Fort Worth has made great strides in opening their arms to the gay community since the raid on the Rainbow Lounge. Change doesn't happen overnight, and a police force that's 1,600 strong certainly can't either. I commend the steps the FWPD has made in the years since, and the bravery of this officer for coming forward in a profession and state that still has much to learn in the ways of equality. Kudos! 


Guess what, they'll be looking for starlight cops also.   The first time one of those "gay" cops shows up in assless chaps, he WILL get some grief. 

Sharon_Moreanus topcommenter

Hmmm no mustache....but can he sing and dance?

TheRuddSki topcommenter

Paging Victor Willis.

primi_timpano topcommenter

Unfortunately, in many workplaces, he wouldn't want to hear it, then again, it tarnishes the whisperers more than him.

ScottsMerkin topcommenter

@ColonelAngus Pretty much any human thinks this whether gay or straight or black or white or whatever.  Its the human mind to be curious

ThePosterFormerlyKnownasPaul topcommenter


Ummm, chaps by definition and design are "assless".  I think that you are talking about wearing chaps with no pants, which can be problematic as chaps also do not cover the groin area.

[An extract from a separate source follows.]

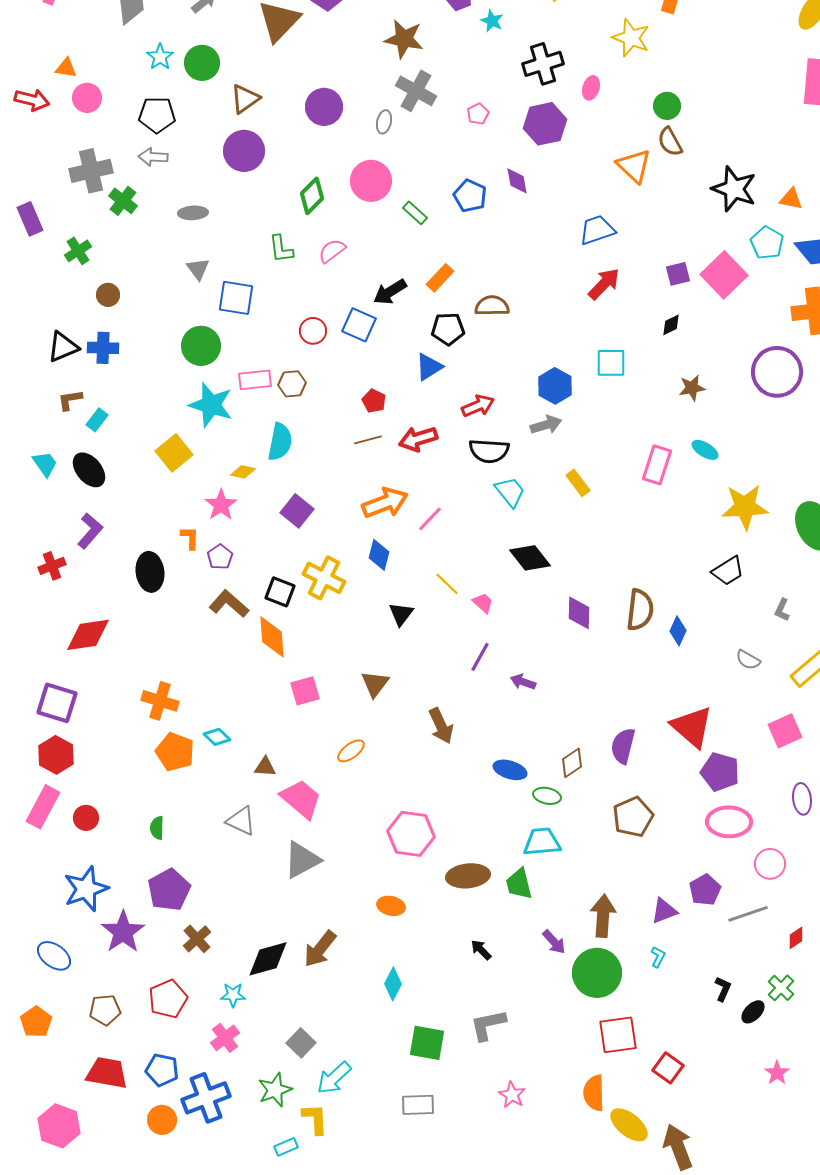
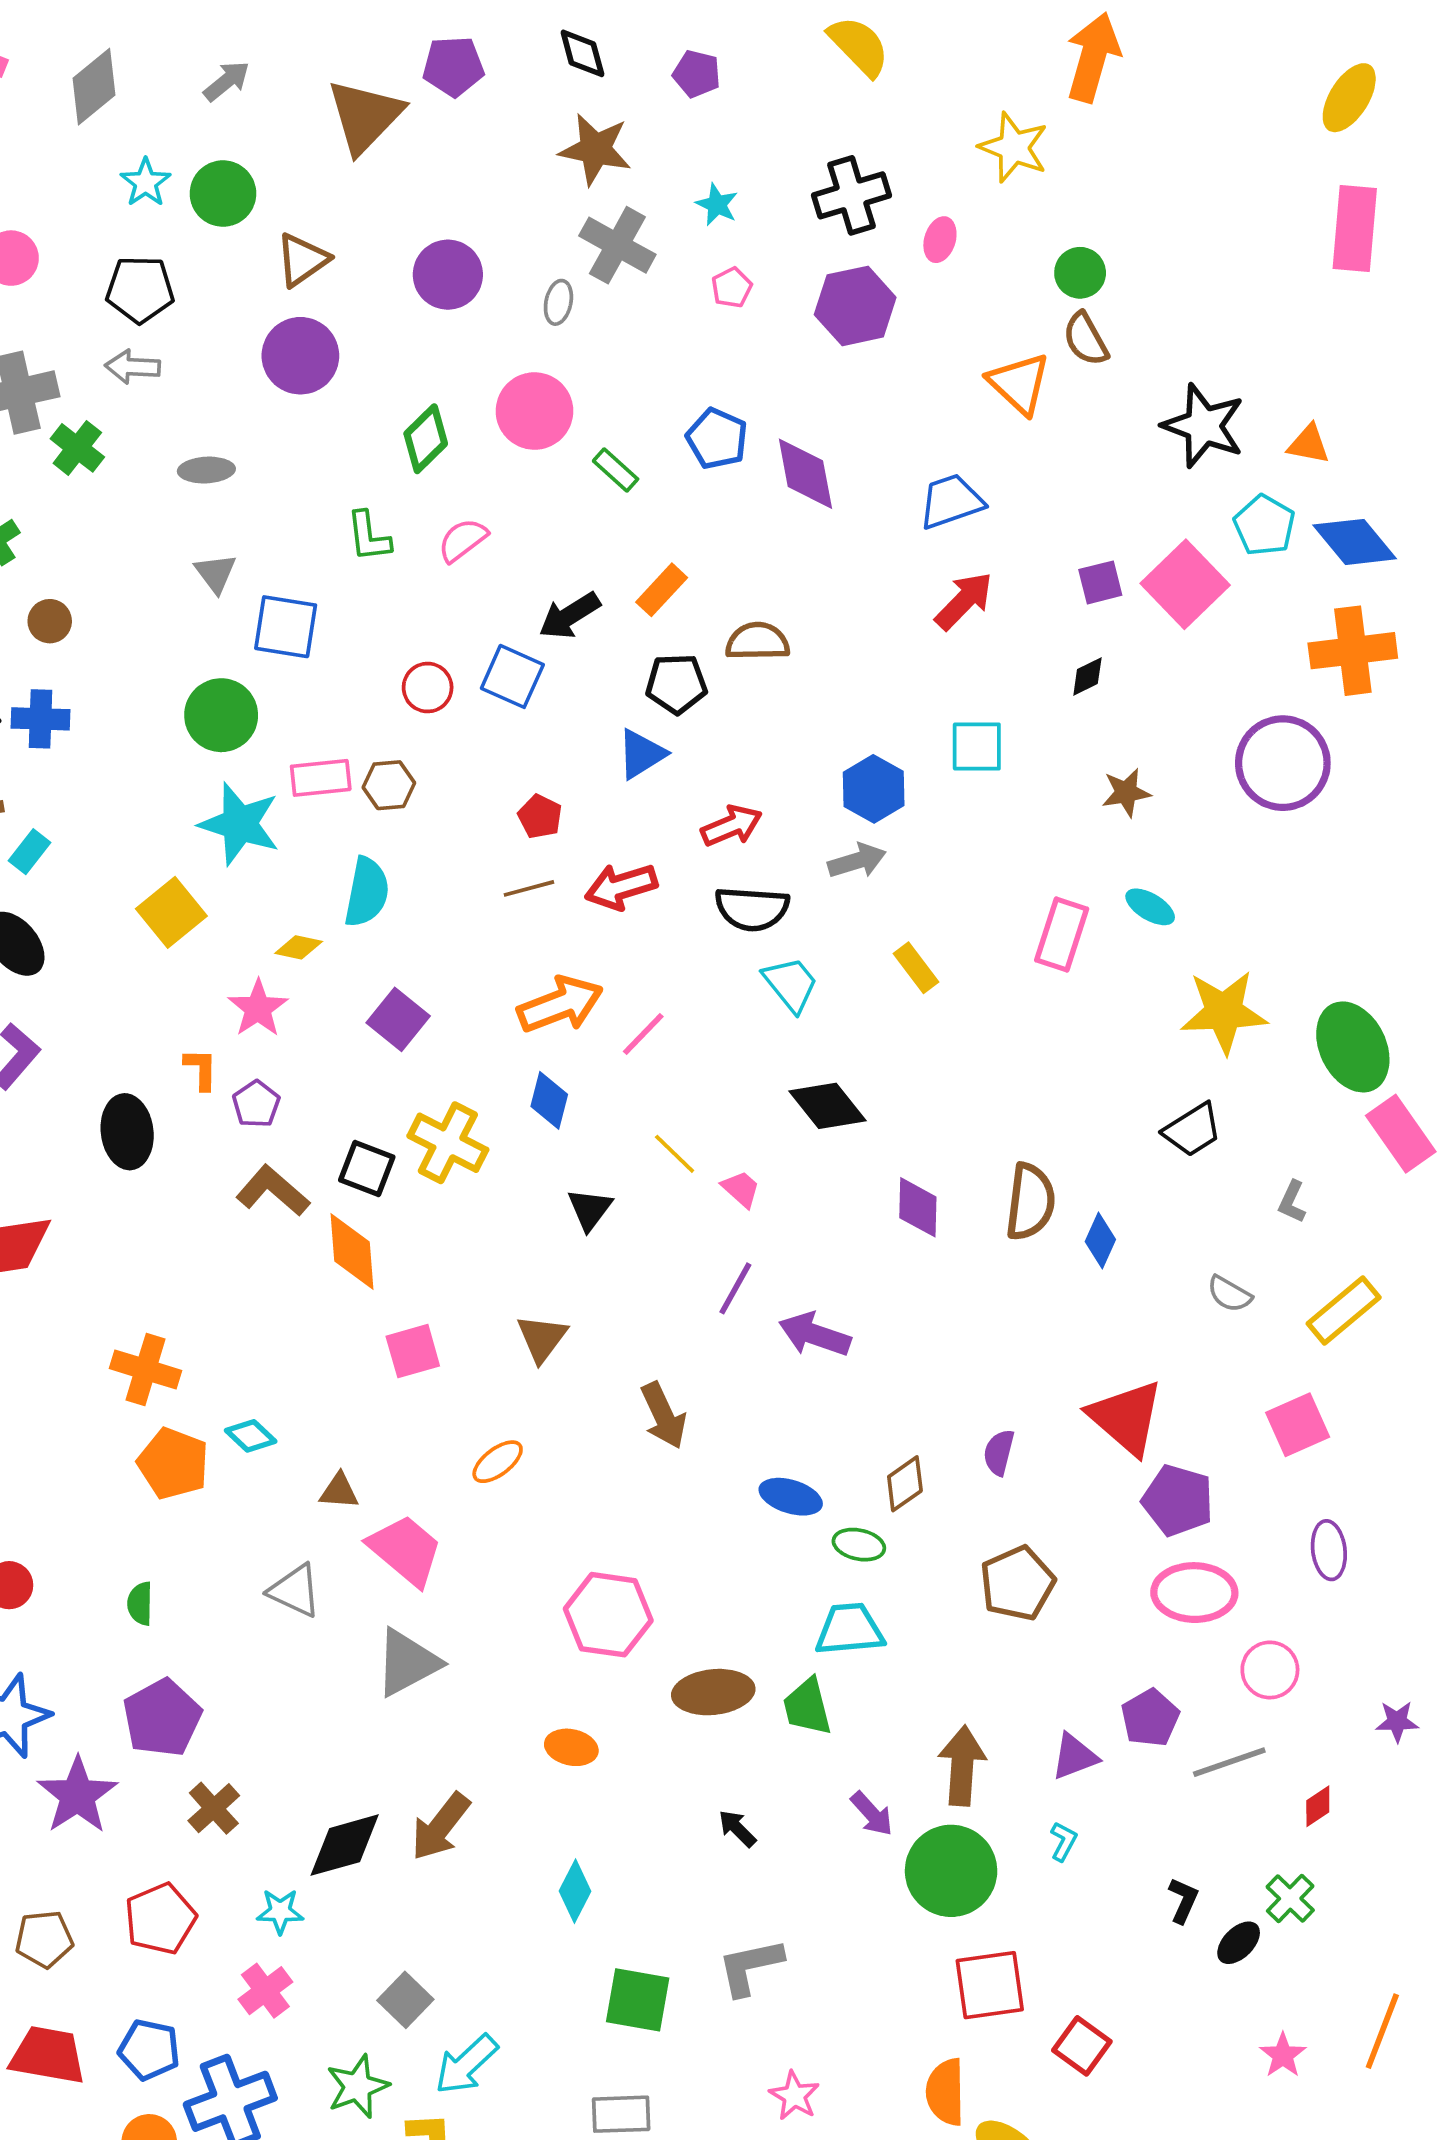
cyan star: (492, 21) -> (717, 205), moved
purple diamond: (517, 181) -> (805, 474), moved, size x1.5
purple arrow: (523, 682) -> (815, 1334), size x1.5
purple semicircle: (623, 746) -> (999, 1452), size x0.7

The purpose of chaps is to protect the legs of a rider going through brush, especially mesquite.




I remember seeing a guy walking down Cedar Springs in the early 90's with assless chaps, but his "ding dong" was covered up?  I don't think he was doing any horse "wraslin'", but I could be wrong. 

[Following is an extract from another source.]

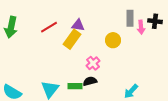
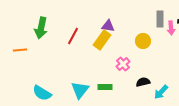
red line: (49, 27) -> (73, 36), moved, turned -30
black semicircle: (90, 81) -> (143, 82), moved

@ScottsMerkin @kergo1spaceship It is clearly a memory he remembers with erotic fondness as he has a specific memory of the date/place and wardrobe and notating he was not able to see his dick or "ding dong" as he prefers.  Perhaps you need to take another drive as (to quote Bono) you still haven't found what your looking for. 

I doubt ass-less chaps will be required to see that a gay cop can be just as much of an asshole as a straight cop.